Cadillac Tax: Cost Shifting to Patients? How Soon Will it Impact You

Recent press reports have highlighted the potentially detrimental effect of the “Cadillac tax” on Health Savings Accounts (HSAs) and the health benefits negotiated by various unions. However, often overlooked is the potential detrimental effect the “Cadillac tax” could have on overall premiums and result in major cost-shifting, especially as it relates to specialty

Under the Affordable Care Act (ACA), employers could be subject to a 40 percent tax on the amounts by which the costs of their sponsored plans exceed government-set thresholds. Cost of coverage includes the total contributions paid by both the employer and employees, but not cost-sharing amounts such as deductibles, coinsurance and copays when care is received. For planning purposes, the thresholds for high-cost plans are currently $10,200 for individual coverage, and $27,500 for family coverage. Those thresholds are very close to the average costs of premiums in 2014, which were annual premiums of $6,025 for single coverage and $16,834 for family coverage. This further highlights why a recent study from the nonpartisan Kaiser Family Foundation (KFF) estimated that 26 percent of all employers would face the tax in at least one of their plans during its first year, 2018. Nearly half of larger companies would face the consequences of the tax that same year, because they tend to offer better benefits. The KFF analysis further estimates that the share of employers potentially affected by the tax could grow significantly over time -- to 30 percent in 2023 and 42 percent in 2028 -- if their plans remain unchanged and health benefit costs increase at expected rates. Thus, to reduce the cost of coverage to avoid the Cadillac tax, health plans are shifting more costs to patients through increased out of pocket costs.

In addition to paying specific premiums for insurance coverage, individuals are also responsible for their specified cost sharing. The ACA sets maximum out-of-pocket (OOP) spending limits, but otherwise does not specify the combination of deductibles, copayments, and coinsurance that plans must use to meet the actuarial value requirements (more about actuarial value below). For example, one insurer may choose to have a relatively high deductible but low copayments for office visits and other services, while another may choose a lower deductible but higher copayments or coinsurance for each service. In general, the out-of-pocket maximum may be no more than $6,600 for an individual and $13,200 for two or more people in 2015.

Given the relative flexibility in designing the benefit structure, one key focus of cost containment has been specialty pharmacy. These drugs, typically used to treat chronic, serious, or life-threatening conditions, such as cancer, rheumatoid arthritis, growth hormone deficiency, primary immunodeficiencies, and multiple sclerosis, are often priced much higher than traditional drugs. Expenses for specialty pharmaceuticals, which can cost up to $10,000 for a month of treatment, are on the radar. Traditional pharmacy spending is expected to grow 3.9 percent in 2016, but specialty pharmaceuticals by 22.3 percent, says the National Business Group on Health, citing a report by Express Scripts, a pharmaceutical benefits management firm.

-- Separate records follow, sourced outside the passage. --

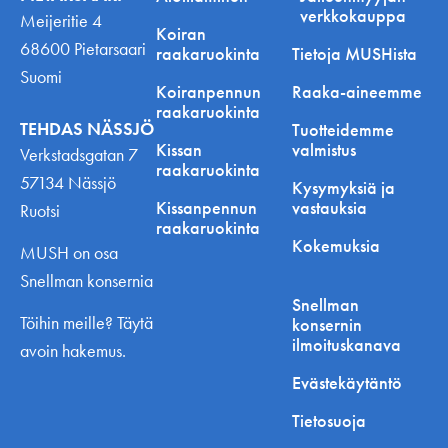
verkkokauppa
Meijeritie 4
Koiran
68600 Pietarsaari
raakaruokinta
Tietoja MUSHista
Suomi
Koiranpennun
Raaka-aineemme
raakaruokinta
TEHDAS NÄSSJÖ
Tuotteidemme
Kissan
valmistus
Verkstadsgatan 7
raakaruokinta
57134 Nässjö
Kysymyksiä ja
Kissanpennun
vastauksia
Ruotsi
raakaruokinta
Kokemuksia
MUSH on osa
Snellman konsernia
Snellman
Töihin meille? Täytä
konsernin
ilmoituskanava
avoin hakemus.
Evästekäytäntö
Tietosuoja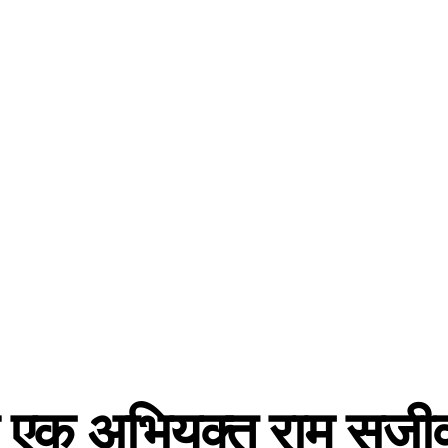
े एक अभियुक्त राम सजी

To help reduce the overall expenditures for specialty pharmaceuticals, health plans have instituted three key management strategies: (1) substantial cost sharing for specialty drugs; (2) required diagnostic testing as a condition of coverage; and (3) managing the site of service. All of these cost saving policies can have a direct and detrimental impact on those needing the key medications. Thus, while the overall goal of the ACA was to provide basic health care coverage for everyone, those with severe chronic conditions may be left out in the cold.

Members of Congress have introduced legislation to repeal the tax, but successful repeal likely will need to include mechanisms to offset the projected $80 billion price tag. The Obama Administration has said it is willing to work with lawmakers to improve the ACA, but opposes repealing the tax.